**TASK ITEM:**
Every entry below needs to be copied exactly.

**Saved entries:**
========================================

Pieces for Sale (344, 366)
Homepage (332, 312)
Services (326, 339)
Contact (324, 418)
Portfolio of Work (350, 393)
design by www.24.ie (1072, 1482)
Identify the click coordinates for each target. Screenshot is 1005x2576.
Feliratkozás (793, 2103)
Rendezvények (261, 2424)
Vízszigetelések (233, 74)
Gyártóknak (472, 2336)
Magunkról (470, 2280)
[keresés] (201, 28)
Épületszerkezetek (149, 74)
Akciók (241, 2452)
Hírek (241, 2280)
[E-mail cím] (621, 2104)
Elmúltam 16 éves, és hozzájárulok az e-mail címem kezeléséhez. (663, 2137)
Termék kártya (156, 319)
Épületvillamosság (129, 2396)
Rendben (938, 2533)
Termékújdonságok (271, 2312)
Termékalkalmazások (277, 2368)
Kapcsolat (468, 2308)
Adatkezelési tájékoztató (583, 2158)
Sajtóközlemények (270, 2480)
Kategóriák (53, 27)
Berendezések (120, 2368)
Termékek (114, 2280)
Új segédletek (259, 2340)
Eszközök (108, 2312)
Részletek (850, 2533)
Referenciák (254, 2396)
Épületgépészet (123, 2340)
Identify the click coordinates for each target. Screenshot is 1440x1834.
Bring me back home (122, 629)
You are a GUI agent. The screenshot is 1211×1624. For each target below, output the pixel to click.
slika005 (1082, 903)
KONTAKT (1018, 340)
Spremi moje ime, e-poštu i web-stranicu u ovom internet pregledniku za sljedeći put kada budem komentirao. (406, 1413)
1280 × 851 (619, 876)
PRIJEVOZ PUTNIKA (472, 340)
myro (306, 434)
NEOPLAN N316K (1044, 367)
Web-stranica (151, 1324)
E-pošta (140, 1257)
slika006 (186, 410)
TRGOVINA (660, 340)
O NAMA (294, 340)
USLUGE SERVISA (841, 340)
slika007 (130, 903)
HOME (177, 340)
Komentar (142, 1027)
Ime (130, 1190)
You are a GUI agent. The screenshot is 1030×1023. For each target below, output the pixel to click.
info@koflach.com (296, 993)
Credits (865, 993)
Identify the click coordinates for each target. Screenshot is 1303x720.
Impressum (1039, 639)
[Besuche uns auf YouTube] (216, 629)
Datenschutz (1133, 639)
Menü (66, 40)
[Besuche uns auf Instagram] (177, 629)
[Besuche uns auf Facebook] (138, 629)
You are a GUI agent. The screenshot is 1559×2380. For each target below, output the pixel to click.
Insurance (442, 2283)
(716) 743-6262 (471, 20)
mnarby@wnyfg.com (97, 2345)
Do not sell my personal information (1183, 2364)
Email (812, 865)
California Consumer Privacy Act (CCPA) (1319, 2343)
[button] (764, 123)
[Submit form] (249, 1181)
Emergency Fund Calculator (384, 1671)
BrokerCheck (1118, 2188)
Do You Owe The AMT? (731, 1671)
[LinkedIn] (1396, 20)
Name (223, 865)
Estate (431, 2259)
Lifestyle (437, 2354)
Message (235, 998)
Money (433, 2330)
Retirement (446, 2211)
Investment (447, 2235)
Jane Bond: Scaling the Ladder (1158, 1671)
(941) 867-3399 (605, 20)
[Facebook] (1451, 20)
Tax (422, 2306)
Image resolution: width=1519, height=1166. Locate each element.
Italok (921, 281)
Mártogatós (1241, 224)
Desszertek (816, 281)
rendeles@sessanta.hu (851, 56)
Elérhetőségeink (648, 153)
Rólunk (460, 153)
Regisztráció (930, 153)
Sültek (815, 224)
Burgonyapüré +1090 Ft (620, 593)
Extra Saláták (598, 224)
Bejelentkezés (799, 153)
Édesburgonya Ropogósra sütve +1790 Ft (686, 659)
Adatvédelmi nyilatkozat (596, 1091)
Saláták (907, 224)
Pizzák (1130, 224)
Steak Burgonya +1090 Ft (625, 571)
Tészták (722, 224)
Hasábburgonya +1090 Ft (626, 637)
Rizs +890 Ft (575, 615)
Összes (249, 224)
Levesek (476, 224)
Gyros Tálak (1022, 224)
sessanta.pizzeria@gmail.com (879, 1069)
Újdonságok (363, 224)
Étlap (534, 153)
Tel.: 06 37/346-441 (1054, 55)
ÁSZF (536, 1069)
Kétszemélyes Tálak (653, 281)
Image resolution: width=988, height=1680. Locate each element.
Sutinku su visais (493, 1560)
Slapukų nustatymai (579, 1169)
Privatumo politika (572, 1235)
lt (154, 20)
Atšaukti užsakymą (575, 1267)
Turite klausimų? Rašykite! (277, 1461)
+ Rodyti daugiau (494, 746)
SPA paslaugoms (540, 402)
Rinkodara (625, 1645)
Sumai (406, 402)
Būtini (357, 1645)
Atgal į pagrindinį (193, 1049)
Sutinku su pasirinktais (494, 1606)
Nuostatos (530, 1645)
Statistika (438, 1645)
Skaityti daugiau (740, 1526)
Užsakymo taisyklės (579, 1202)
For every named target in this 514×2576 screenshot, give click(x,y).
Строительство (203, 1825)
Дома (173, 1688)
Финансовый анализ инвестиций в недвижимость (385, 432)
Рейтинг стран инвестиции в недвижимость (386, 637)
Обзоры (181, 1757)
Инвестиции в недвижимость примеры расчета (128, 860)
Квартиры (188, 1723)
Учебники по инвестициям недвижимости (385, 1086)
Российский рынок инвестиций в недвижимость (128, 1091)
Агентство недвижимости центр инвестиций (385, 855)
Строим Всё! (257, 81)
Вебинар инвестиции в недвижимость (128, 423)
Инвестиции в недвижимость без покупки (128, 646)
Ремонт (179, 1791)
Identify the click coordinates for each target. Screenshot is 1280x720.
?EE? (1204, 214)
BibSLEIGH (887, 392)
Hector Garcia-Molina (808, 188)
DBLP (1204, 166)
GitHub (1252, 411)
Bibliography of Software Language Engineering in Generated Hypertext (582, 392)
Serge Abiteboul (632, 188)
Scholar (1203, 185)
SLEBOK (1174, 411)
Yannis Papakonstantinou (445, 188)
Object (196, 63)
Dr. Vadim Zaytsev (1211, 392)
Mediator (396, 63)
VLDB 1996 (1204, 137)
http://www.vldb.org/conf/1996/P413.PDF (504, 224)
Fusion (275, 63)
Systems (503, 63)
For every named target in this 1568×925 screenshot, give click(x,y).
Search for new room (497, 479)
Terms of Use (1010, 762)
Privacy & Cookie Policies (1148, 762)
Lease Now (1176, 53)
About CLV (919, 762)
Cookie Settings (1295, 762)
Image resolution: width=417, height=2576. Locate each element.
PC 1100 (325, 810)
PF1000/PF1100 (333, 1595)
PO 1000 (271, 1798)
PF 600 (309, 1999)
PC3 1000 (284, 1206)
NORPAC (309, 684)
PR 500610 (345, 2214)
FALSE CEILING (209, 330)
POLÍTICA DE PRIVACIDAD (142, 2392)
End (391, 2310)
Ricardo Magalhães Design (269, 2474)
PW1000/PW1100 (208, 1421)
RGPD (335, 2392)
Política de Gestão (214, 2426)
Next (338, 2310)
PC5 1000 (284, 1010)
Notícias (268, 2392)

========================================

**EXERCISE OUTPUT:**
Pieces for Sale (344, 366)
Homepage (332, 312)
Services (326, 339)
Contact (324, 418)
Portfolio of Work (350, 393)
design by www.24.ie (1072, 1482)
Identify the click coordinates for each target. Screenshot is 1005x2576.
Feliratkozás (793, 2103)
Rendezvények (261, 2424)
Vízszigetelések (233, 74)
Gyártóknak (472, 2336)
Magunkról (470, 2280)
[keresés] (201, 28)
Épületszerkezetek (149, 74)
Akciók (241, 2452)
Hírek (241, 2280)
[E-mail cím] (621, 2104)
Elmúltam 16 éves, és hozzájárulok az e-mail címem kezeléséhez. (663, 2137)
Termék kártya (156, 319)
Épületvillamosság (129, 2396)
Rendben (938, 2533)
Termékújdonságok (271, 2312)
Termékalkalmazások (277, 2368)
Kapcsolat (468, 2308)
Adatkezelési tájékoztató (583, 2158)
Sajtóközlemények (270, 2480)
Kategóriák (53, 27)
Berendezések (120, 2368)
Termékek (114, 2280)
Új segédletek (259, 2340)
Eszközök (108, 2312)
Részletek (850, 2533)
Referenciák (254, 2396)
Épületgépészet (123, 2340)
Identify the click coordinates for each target. Screenshot is 1440x1834.
Bring me back home (122, 629)
You are a GUI agent. The screenshot is 1211×1624. For each target below, output the pixel to click.
slika005 (1082, 903)
KONTAKT (1018, 340)
Spremi moje ime, e-poštu i web-stranicu u ovom internet pregledniku za sljedeći put kada budem komentirao. (406, 1413)
1280 × 851 (619, 876)
PRIJEVOZ PUTNIKA (472, 340)
myro (306, 434)
NEOPLAN N316K (1044, 367)
Web-stranica (151, 1324)
E-pošta (140, 1257)
slika006 (186, 410)
TRGOVINA (660, 340)
O NAMA (294, 340)
USLUGE SERVISA (841, 340)
slika007 (130, 903)
HOME (177, 340)
Komentar (142, 1027)
Ime (130, 1190)
You are a GUI agent. The screenshot is 1030×1023. For each target below, output the pixel to click.
info@koflach.com (296, 993)
Credits (865, 993)
Identify the click coordinates for each target. Screenshot is 1303x720.
Impressum (1039, 639)
[Besuche uns auf YouTube] (216, 629)
Datenschutz (1133, 639)
Menü (66, 40)
[Besuche uns auf Instagram] (177, 629)
[Besuche uns auf Facebook] (138, 629)
You are a GUI agent. The screenshot is 1559×2380. For each target below, output the pixel to click.
Insurance (442, 2283)
(716) 743-6262 (471, 20)
mnarby@wnyfg.com (97, 2345)
Do not sell my personal information (1183, 2364)
Email (812, 865)
California Consumer Privacy Act (CCPA) (1319, 2343)
[button] (764, 123)
[Submit form] (249, 1181)
Emergency Fund Calculator (384, 1671)
BrokerCheck (1118, 2188)
Do You Owe The AMT? (731, 1671)
[LinkedIn] (1396, 20)
Name (223, 865)
Estate (431, 2259)
Lifestyle (437, 2354)
Message (235, 998)
Money (433, 2330)
Retirement (446, 2211)
Investment (447, 2235)
Jane Bond: Scaling the Ladder (1158, 1671)
(941) 867-3399 (605, 20)
[Facebook] (1451, 20)
Tax (422, 2306)
Image resolution: width=1519, height=1166. Locate each element.
Italok (921, 281)
Mártogatós (1241, 224)
Desszertek (816, 281)
rendeles@sessanta.hu (851, 56)
Elérhetőségeink (648, 153)
Rólunk (460, 153)
Regisztráció (930, 153)
Sültek (815, 224)
Burgonyapüré +1090 Ft (620, 593)
Extra Saláták (598, 224)
Bejelentkezés (799, 153)
Édesburgonya Ropogósra sütve +1790 Ft (686, 659)
Adatvédelmi nyilatkozat (596, 1091)
Saláták (907, 224)
Pizzák (1130, 224)
Steak Burgonya +1090 Ft (625, 571)
Tészták (722, 224)
Hasábburgonya +1090 Ft (626, 637)
Rizs +890 Ft (575, 615)
Összes (249, 224)
Levesek (476, 224)
Gyros Tálak (1022, 224)
sessanta.pizzeria@gmail.com (879, 1069)
Újdonságok (363, 224)
Étlap (534, 153)
Tel.: 06 37/346-441 (1054, 55)
ÁSZF (536, 1069)
Kétszemélyes Tálak (653, 281)
Image resolution: width=988, height=1680. Locate each element.
Sutinku su visais (493, 1560)
Slapukų nustatymai (579, 1169)
Privatumo politika (572, 1235)
lt (154, 20)
Atšaukti užsakymą (575, 1267)
Turite klausimų? Rašykite! (277, 1461)
+ Rodyti daugiau (494, 746)
SPA paslaugoms (540, 402)
Rinkodara (625, 1645)
Sumai (406, 402)
Būtini (357, 1645)
Atgal į pagrindinį (193, 1049)
Sutinku su pasirinktais (494, 1606)
Nuostatos (530, 1645)
Statistika (438, 1645)
Skaityti daugiau (740, 1526)
Užsakymo taisyklės (579, 1202)
For every named target in this 514×2576 screenshot, give click(x,y).
Строительство (203, 1825)
Дома (173, 1688)
Финансовый анализ инвестиций в недвижимость (385, 432)
Рейтинг стран инвестиции в недвижимость (386, 637)
Обзоры (181, 1757)
Инвестиции в недвижимость примеры расчета (128, 860)
Квартиры (188, 1723)
Учебники по инвестициям недвижимости (385, 1086)
Российский рынок инвестиций в недвижимость (128, 1091)
Агентство недвижимости центр инвестиций (385, 855)
Строим Всё! (257, 81)
Вебинар инвестиции в недвижимость (128, 423)
Инвестиции в недвижимость без покупки (128, 646)
Ремонт (179, 1791)
Identify the click coordinates for each target. Screenshot is 1280x720.
?EE? (1204, 214)
BibSLEIGH (887, 392)
Hector Garcia-Molina (808, 188)
DBLP (1204, 166)
GitHub (1252, 411)
Bibliography of Software Language Engineering in Generated Hypertext (582, 392)
Serge Abiteboul (632, 188)
Scholar (1203, 185)
SLEBOK (1174, 411)
Yannis Papakonstantinou (445, 188)
Object (196, 63)
Dr. Vadim Zaytsev (1211, 392)
Mediator (396, 63)
VLDB 1996 (1204, 137)
http://www.vldb.org/conf/1996/P413.PDF (504, 224)
Fusion (275, 63)
Systems (503, 63)
For every named target in this 1568×925 screenshot, give click(x,y).
Search for new room (497, 479)
Terms of Use (1010, 762)
Privacy & Cookie Policies (1148, 762)
Lease Now (1176, 53)
About CLV (919, 762)
Cookie Settings (1295, 762)
Image resolution: width=417, height=2576. Locate each element.
PC 1100 (325, 810)
PF1000/PF1100 (333, 1595)
PO 1000 (271, 1798)
PF 600 (309, 1999)
PC3 1000 (284, 1206)
NORPAC (309, 684)
PR 500610 (345, 2214)
FALSE CEILING (209, 330)
POLÍTICA DE PRIVACIDAD (142, 2392)
End (391, 2310)
Ricardo Magalhães Design (269, 2474)
PW1000/PW1100 (208, 1421)
RGPD (335, 2392)
Política de Gestão (214, 2426)
Next (338, 2310)
PC5 1000 (284, 1010)
Notícias (268, 2392)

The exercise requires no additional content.